He echoed a sentiment communicated by several other colorists: HDR shadows can be very disturbing if they are completely without detail. His feeling is that we don’t see deep, inky blacks in daily life, and they can feel wrong in a medium that reproduces (and mimics) the dynamic range of human vision.

I view this as an artistic choice: yes, most scenes work better if there’s some detail in the darkest shadows, as HDR reproduces those with amazing depth and clarity… but this is not a hard and fast rule, and can be broken for dramatic effect. An on-set monitor can be helpful in placing detail just at the very edge of blackness, or judging the psychological effect of featureless black.

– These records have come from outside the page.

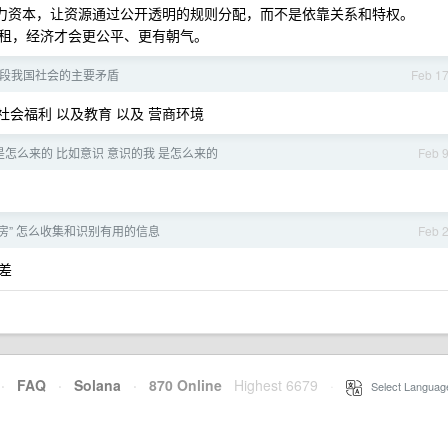
权力资本，让资源通过公开透明的规则分配，而不是依靠关系和特权。
租，经济才会更公平、更有朝气。
段我国社会的主要矛盾
Feb 1
社会福利 以及教育 以及 营商环境
怎么来的 比如意识 意识的我 是怎么来的
Feb 
房” 怎么收集和识别有用的信息
Feb 
差
·
FAQ
·
Solana
·
870 Online
Highest 6679
·
Select Languag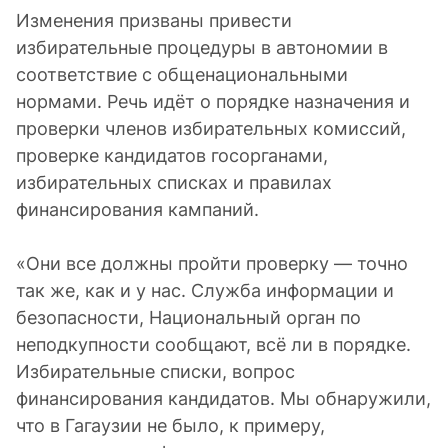
Изменения призваны привести
избирательные процедуры в автономии в
соответствие с общенациональными
нормами. Речь идёт о порядке назначения и
проверки членов избирательных комиссий,
проверке кандидатов госорганами,
избирательных списках и правилах
финансирования кампаний.
«Они все должны пройти проверку — точно
так же, как и у нас. Служба информации и
безопасности, Национальный орган по
неподкупности сообщают, всё ли в порядке.
Избирательные списки, вопрос
финансирования кандидатов. Мы обнаружили,
что в Гагаузии не было, к примеру,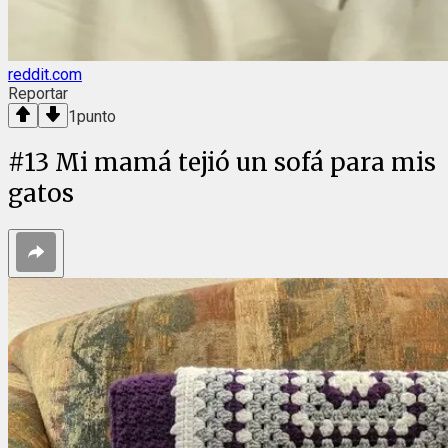
reddit.com
Reportar
1
punto
#
13
Mi mamá tejió un sofá para mis
gatos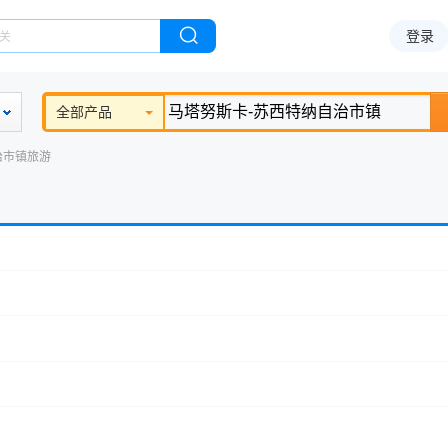
登录
全部产品
治市镇旅游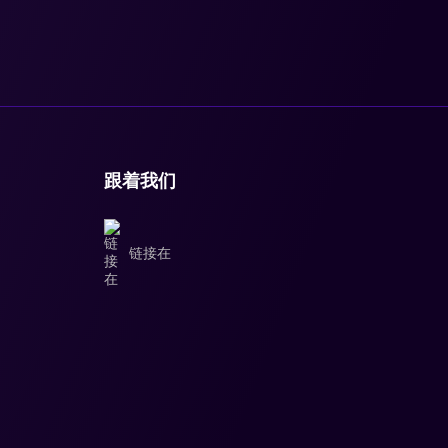
跟着我们
链接在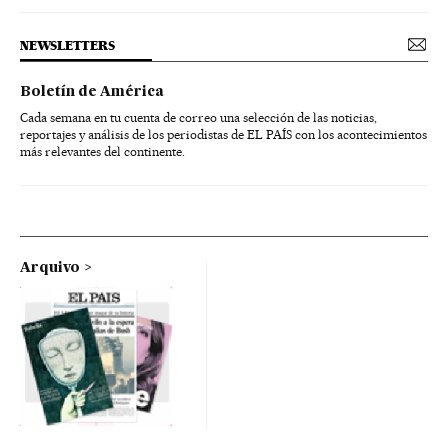
NEWSLETTERS
Boletín de América
Cada semana en tu cuenta de correo una selección de las noticias,
reportajes y análisis de los periodistas de EL PAÍS con los acontecimientos
más relevantes del continente.
Arquivo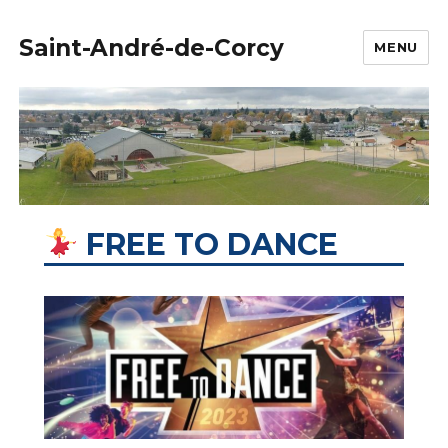
Saint-André-de-Corcy
MENU
FREE TO DANCE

Mr. Villarreal mentioned a grading session with a famous director who looked at an actor’s closeup and commented that he’d prefer to see softer lighting in HDR, as tonal transitions appear sharper due to higher contrast. In particular, he felt lighting on faces should be much softer. He commented that the specular highlight on an actress’s forehead looked fine in SDR but was distractingly bright and contrasty in HDR, and would have looked better had it been more diffuse and a bit dimmer.

At the same time, it’s not unusual for HDR colorists to “stretch,” or add contrast, to flesh tones—making highlights a little brighter and shadows a little darker—as this makes faces appear richer.


 HDR is not simply about monitors that are brighter and darker than ever before. New technologies naturally create new storytelling opportunities for creative minds. Dolby® colorist Shane Mario Ruggieri shared his thoughts on what he calls “temporal HDR,” which is the use of HDR to create complex emotional responses in an audience over time through changes in contrast and brightness.

He posits four types of temporal HDR:

INTRA-FRAME. This is what we think of as “traditional” HDR, where a camera’s full dynamic range is accurately reproduced on a consumer television. Highlights are brighter than ever before, and shadows are deeper. Imagery takes on an almost three-dimensional feel.

INTER-FRAME. This type of HDR takes advantage of the human visual system’s ability to adapt to large changes in brightness over time. Imagine a scene in a western where the camera follows a character from a bright street, lit by noon-day sun, into a dark saloon illuminated only by indirect light filtering through dusty windows. Normally we’d hide a change in f/stop during that transition, as SDR televisions don’t have enough contrast to produce a usable image otherwise. HDR, however, does allow for this, and it’s possible to expose the image such that no stop pull is necessary and the audience adapts naturally to the brightness change. (Use of an on-set monitor might be wise to ensure that critical action takes place after the visual adaptation is complete.)

INTRA-SCENE. Dramatically different brightness levels in adjacent shots communicate emotion over time. The transitions can take place slowly, where some element of the scene (overall exposure, highlights alone, shadows alone, or overall contrast) changes incrementally across cuts, for a subtle effect, or quickly, through jarring smash cuts. Once again, the audience adapts naturally to the changes in brightness, and it’s up to the creative team to determine the forcefulness of the transition.

INTER-SCENE. Brightness levels change across scenes. Often color is used to communicate location cues to the audience, but now it’s possible to use extreme changes in brightness as well. For example, scenes set in a major metropolis might be underexposed to emotionally communicate the shady environment that exists between tall buildings, whereas a scene set in a scorching hot desert might be consistently overexposed by one, two or three stops—which is possible in HDR without losing highlight detail that might otherwise be crushed in Rec 709.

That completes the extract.